Frank S. Holocaust testimony (HVT-2413) interviewed by Christine Webster and Sharon Hamil
- Published
- Kansas City, Mo. : Midwest Center for Holocaust Education, Inc., 1994
- Interview Date
- March 15, 1994.
- Language
-
English
- Copies
- 2 copies: 3/4 in. dub; and 1/2 in. VHS with time coding.
- Cite As
- Frank S. Holocaust Testimony (HVT-2413). Fortunoff Video Archive for Holocaust Testimonies, Yale University Library.

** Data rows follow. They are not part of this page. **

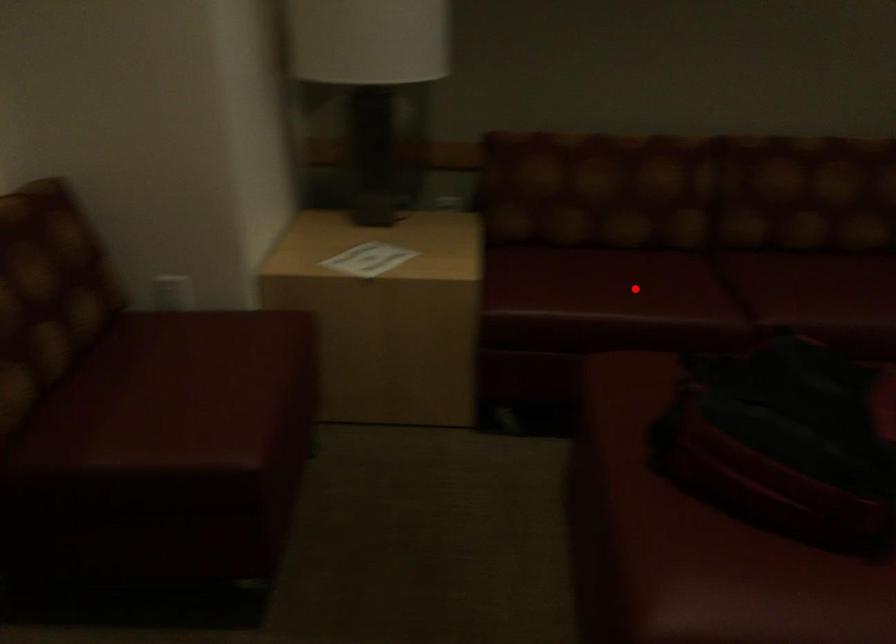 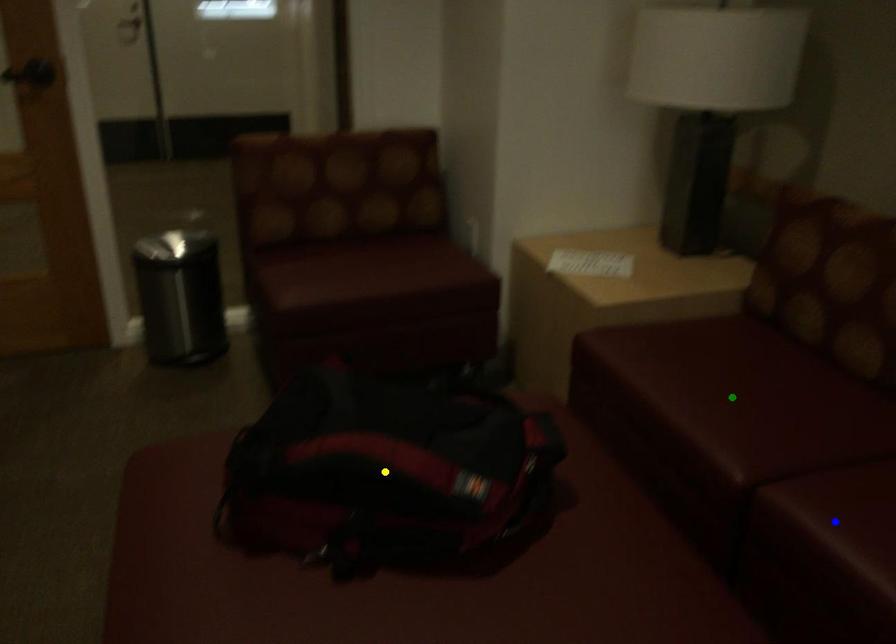 Question: I am providing you with two images of the same scene from different viewpoints. A red point is marked on the first image. You are given multiple points on the second image. Which mark in image 2 goes with the point in image 1?

Choices:
 (A) green point
 (B) blue point
 (C) yellow point

Answer: (A) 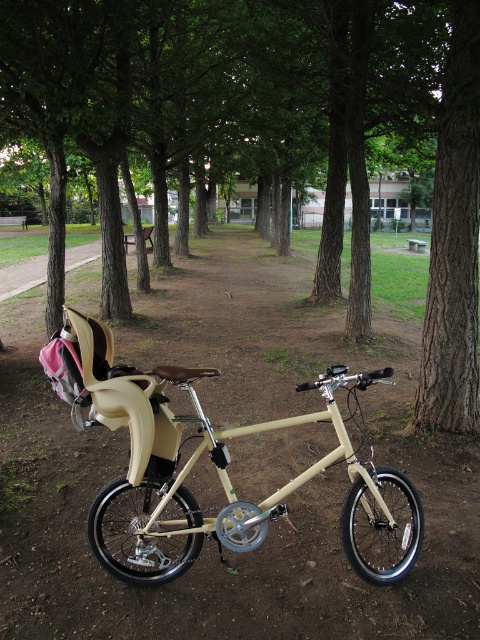 You are a park visitor who wants to walk from the left side of the path to the right side. You see the beige matte bicycle at center and the beige matte baby carriage at center. Which object should you go around to avoid stepping on the dirt path?

You should go around the beige matte baby carriage at center because the beige matte bicycle at center is to the right of it, so the baby carriage is closer to the left side of the path.

You are a parent pushing a beige matte baby carriage at center through a park. There is a brown wood tree at center in your path. Can you pass through the space between them without the carriage hitting the tree?

The brown wood tree at center is larger in size than the beige matte baby carriage at center, but since both are at the center, the carriage might not have enough space to pass. You should check the actual distance between them before proceeding.

You are a park visitor trying to take a photo of the beige matte bicycle at center without any obstructions. Since the brown wood tree at center is in the way, can you move the tree to get a clear shot?

The brown wood tree at center is a large object and cannot be moved easily, so you cannot move it to get a clear shot of the beige matte bicycle at center. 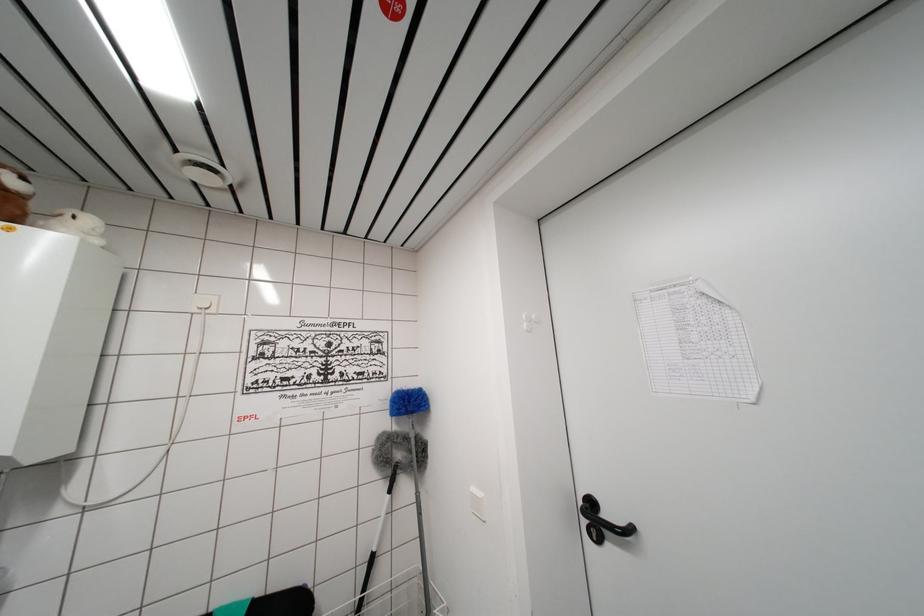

Videotape testimony of Frank S., who was born in Budapest, Hungary in 1925. He describes his sister's deportation; building railroads in a Hungarian labor camp in Transylvania in 1944; evacuation of German troops as the Soviet army advanced; escaping with his friend to Budapest with assistance from a Hungarian guard; reunion with his mother in the Budapest ghetto; collapse of the Horthy regime; worsening conditions; learning of his division's evacuation to Budapest; and rejoining his labor battalion. He recalls escaping with help from the underground; acquiring false documents and shelter for his mother; hiding with his friend; helping the underground to make false documents for the others (he was a trained artist); liberation by Soviet troops; and his friend being killed by a Soviet soldier. Mr. S. recounts his sister's poor health and psychological state upon her return from Auschwitz in 1945; his arrest by the Soviets in 1946; returning from Soviet forced labor camps in 1951; marriage; the Hungarian revolution in 1956; creating a poster which became a symbol of the revolution; emigration to the United States; and his career as an artist.